**WHAT IS BEING ASKED:** Each record here should be printed again exactly; please leave its pictures out.

**MATERIALS PROVIDED:**
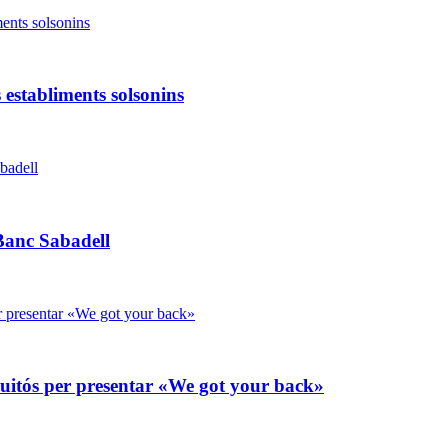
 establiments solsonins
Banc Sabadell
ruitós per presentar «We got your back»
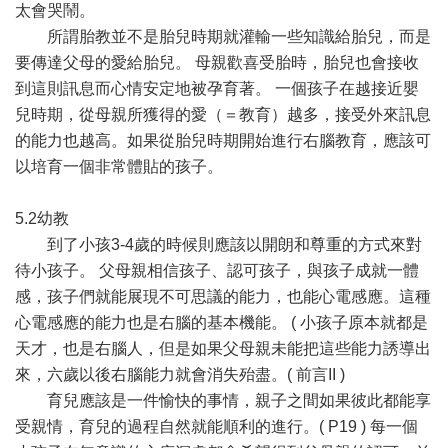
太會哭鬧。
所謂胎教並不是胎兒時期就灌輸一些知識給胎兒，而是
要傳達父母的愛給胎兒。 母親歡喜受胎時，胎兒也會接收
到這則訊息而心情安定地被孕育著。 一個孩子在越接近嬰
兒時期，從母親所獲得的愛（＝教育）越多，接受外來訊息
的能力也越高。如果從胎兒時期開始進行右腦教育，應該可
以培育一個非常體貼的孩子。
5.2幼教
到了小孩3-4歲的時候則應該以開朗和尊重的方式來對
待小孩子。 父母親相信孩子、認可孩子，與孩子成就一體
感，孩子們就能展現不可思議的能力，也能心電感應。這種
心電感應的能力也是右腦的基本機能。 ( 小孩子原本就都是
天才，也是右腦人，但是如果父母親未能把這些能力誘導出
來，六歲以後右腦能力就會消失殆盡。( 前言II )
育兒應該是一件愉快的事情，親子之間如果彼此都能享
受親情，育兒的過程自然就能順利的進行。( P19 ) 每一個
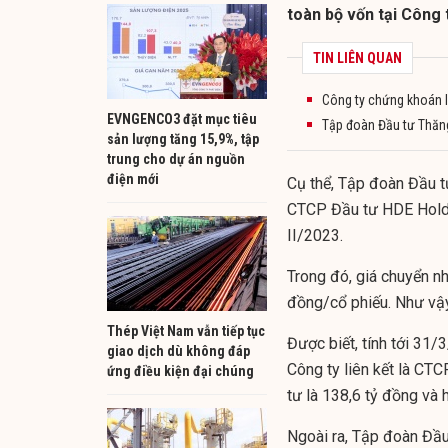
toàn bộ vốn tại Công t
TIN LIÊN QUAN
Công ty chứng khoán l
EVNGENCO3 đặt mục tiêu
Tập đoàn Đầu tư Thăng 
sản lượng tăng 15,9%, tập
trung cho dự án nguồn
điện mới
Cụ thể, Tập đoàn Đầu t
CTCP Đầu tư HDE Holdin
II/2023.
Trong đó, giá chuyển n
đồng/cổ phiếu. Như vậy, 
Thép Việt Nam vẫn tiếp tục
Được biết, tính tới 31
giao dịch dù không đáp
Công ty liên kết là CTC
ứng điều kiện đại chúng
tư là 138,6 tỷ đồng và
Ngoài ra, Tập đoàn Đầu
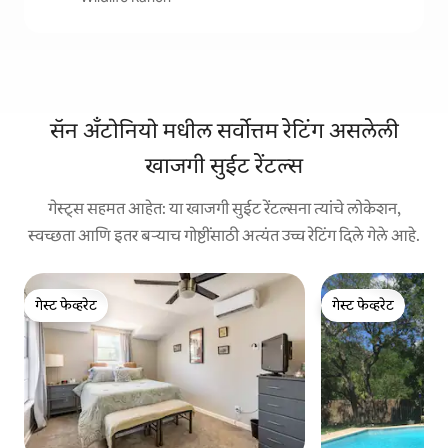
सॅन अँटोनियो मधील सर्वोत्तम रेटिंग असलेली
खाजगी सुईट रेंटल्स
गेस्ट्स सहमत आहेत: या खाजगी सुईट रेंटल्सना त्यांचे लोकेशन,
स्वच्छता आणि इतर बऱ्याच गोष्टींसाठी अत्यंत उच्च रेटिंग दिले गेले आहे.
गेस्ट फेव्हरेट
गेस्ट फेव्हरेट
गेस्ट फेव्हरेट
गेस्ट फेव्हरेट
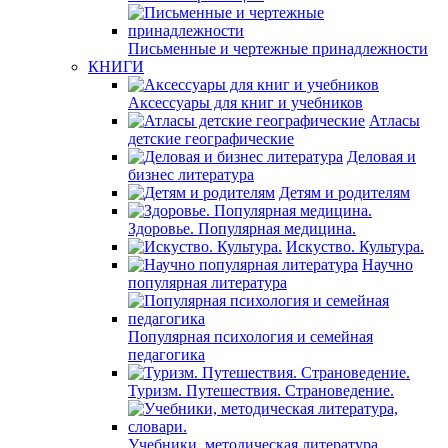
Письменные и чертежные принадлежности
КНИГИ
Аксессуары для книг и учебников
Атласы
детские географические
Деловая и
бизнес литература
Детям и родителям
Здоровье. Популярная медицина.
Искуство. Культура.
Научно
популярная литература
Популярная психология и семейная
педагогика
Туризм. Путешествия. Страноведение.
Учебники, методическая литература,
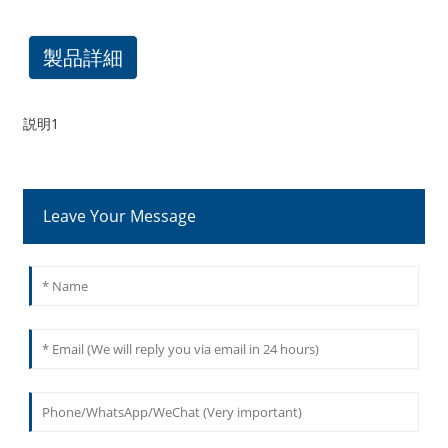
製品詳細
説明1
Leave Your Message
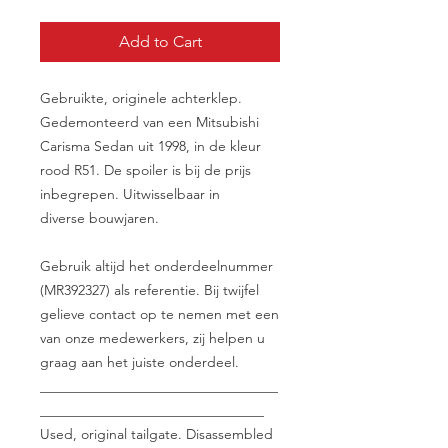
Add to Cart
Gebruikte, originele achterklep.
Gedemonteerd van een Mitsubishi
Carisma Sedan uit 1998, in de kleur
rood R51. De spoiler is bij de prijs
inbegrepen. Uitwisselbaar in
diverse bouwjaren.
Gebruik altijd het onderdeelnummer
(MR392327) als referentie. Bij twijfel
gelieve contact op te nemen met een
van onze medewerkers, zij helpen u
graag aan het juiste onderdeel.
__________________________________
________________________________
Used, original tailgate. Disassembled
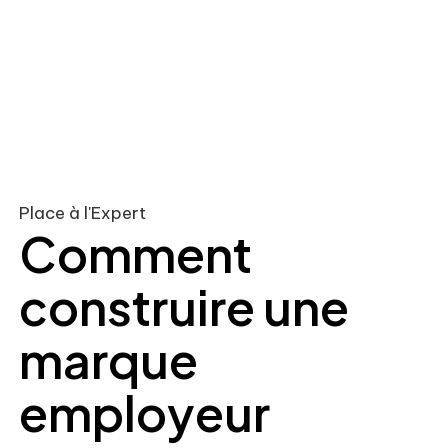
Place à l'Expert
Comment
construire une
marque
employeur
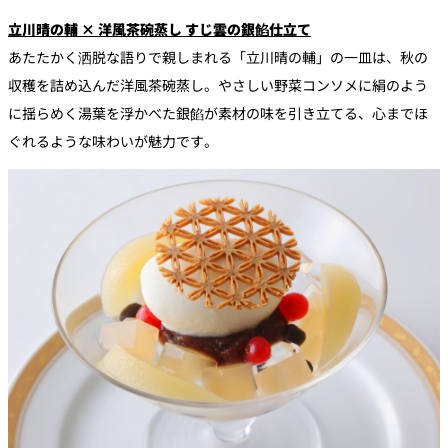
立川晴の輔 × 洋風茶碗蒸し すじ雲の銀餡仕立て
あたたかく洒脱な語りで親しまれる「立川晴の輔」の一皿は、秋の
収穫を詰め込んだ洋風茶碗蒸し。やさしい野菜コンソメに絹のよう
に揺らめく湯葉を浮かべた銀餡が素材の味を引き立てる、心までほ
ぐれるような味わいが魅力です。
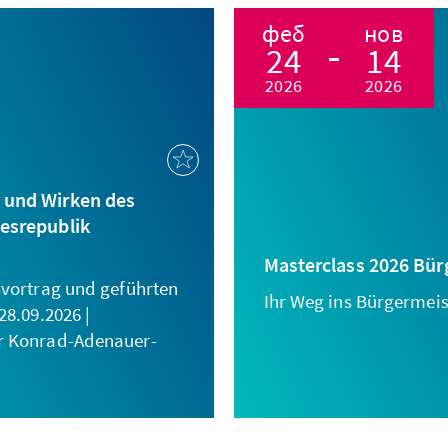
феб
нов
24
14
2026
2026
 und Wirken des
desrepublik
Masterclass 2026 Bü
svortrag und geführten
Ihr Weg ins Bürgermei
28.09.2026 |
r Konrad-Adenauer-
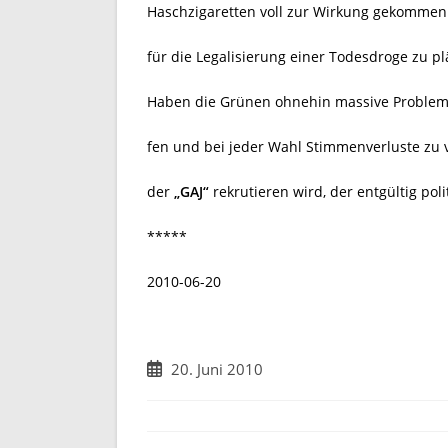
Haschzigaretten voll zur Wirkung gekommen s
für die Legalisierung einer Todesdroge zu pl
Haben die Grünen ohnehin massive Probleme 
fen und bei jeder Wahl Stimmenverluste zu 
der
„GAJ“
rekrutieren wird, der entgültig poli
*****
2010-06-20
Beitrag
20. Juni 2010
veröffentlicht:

**RESULT OF THE EXERCISE:**
 establiments solsonins
Banc Sabadell
ruitós per presentar «We got your back»
太會哭鬧。
所謂胎教並不是胎兒時期就灌輸一些知識給胎兒，而是
要傳達父母的愛給胎兒。 母親歡喜受胎時，胎兒也會接收
到這則訊息而心情安定地被孕育著。 一個孩子在越接近嬰
兒時期，從母親所獲得的愛（＝教育）越多，接受外來訊息
的能力也越高。如果從胎兒時期開始進行右腦教育，應該可
以培育一個非常體貼的孩子。
5.2幼教
到了小孩3-4歲的時候則應該以開朗和尊重的方式來對
待小孩子。 父母親相信孩子、認可孩子，與孩子成就一體
感，孩子們就能展現不可思議的能力，也能心電感應。這種
心電感應的能力也是右腦的基本機能。 ( 小孩子原本就都是
天才，也是右腦人，但是如果父母親未能把這些能力誘導出
來，六歲以後右腦能力就會消失殆盡。( 前言II )
育兒應該是一件愉快的事情，親子之間如果彼此都能享
受親情，育兒的過程自然就能順利的進行。( P19 ) 每一個
toàn bộ vốn tại Công t
TIN LIÊN QUAN
Công ty chứng khoán l
EVNGENCO3 đặt mục tiêu
Tập đoàn Đầu tư Thăng 
sản lượng tăng 15,9%, tập
trung cho dự án nguồn
điện mới
Cụ thể, Tập đoàn Đầu t
CTCP Đầu tư HDE Holdin
II/2023.
Trong đó, giá chuyển n
đồng/cổ phiếu. Như vậy, 
Thép Việt Nam vẫn tiếp tục
Được biết, tính tới 31
giao dịch dù không đáp
Công ty liên kết là CTC
ứng điều kiện đại chúng
tư là 138,6 tỷ đồng và
Ngoài ra, Tập đoàn Đầu
सॅन अँटोनियो मधील सर्वोत्तम रेटिंग असलेली
खाजगी सुईट रेंटल्स
गेस्ट्स सहमत आहेत: या खाजगी सुईट रेंटल्सना त्यांचे लोकेशन,
स्वच्छता आणि इतर बऱ्याच गोष्टींसाठी अत्यंत उच्च रेटिंग दिले गेले आहे.
गेस्ट फेव्हरेट
गेस्ट फेव्हरेट
गेस्ट फेव्हरेट
गेस्ट फेव्हरेट
Письменные и чертежные принадлежности
КНИГИ
Аксессуары для книг и учебников
Атласы
детские географические
Деловая и
бизнес литература
Детям и родителям
Здоровье. Популярная медицина.
Искуство. Культура.
Научно
популярная литература
Популярная психология и семейная
педагогика
Туризм. Путешествия. Страноведение.
Учебники, методическая литература,
製品詳細
説明1
Leave Your Message
Add to Cart
Gebruikte, originele achterklep.
Gedemonteerd van een Mitsubishi
Carisma Sedan uit 1998, in de kleur
rood R51. De spoiler is bij de prijs
inbegrepen. Uitwisselbaar in
diverse bouwjaren.
Gebruik altijd het onderdeelnummer
(MR392327) als referentie. Bij twijfel
gelieve contact op te nemen met een
van onze medewerkers, zij helpen u
graag aan het juiste onderdeel.
__________________________________
________________________________
Used, original tailgate. Disassembled
Place à l'Expert
Comment
construire une
marque
employeur
立川晴の輔 × 洋風茶碗蒸し すじ雲の銀餡仕立て
あたたかく洒脱な語りで親しまれる「立川晴の輔」の一皿は、秋の
収穫を詰め込んだ洋風茶碗蒸し。やさしい野菜コンソメに絹のよう
に揺らめく湯葉を浮かべた銀餡が素材の味を引き立てる、心までほ
ぐれるような味わいが魅力です。
феб
нов
24
14
2026
2026
 und Wirken des
desrepublik
Masterclass 2026 Bü
svortrag und geführten
Ihr Weg ins Bürgermei
28.09.2026 |
r Konrad-Adenauer-
Haschzigaretten voll zur Wirkung gekommen s
für die Legalisierung einer Todesdroge zu pl
Haben die Grünen ohnehin massive Probleme 
fen und bei jeder Wahl Stimmenverluste zu 
der
„GAJ“
rekrutieren wird, der entgültig poli
*****
2010-06-20
Beitrag
20. Juni 2010
veröffentlicht:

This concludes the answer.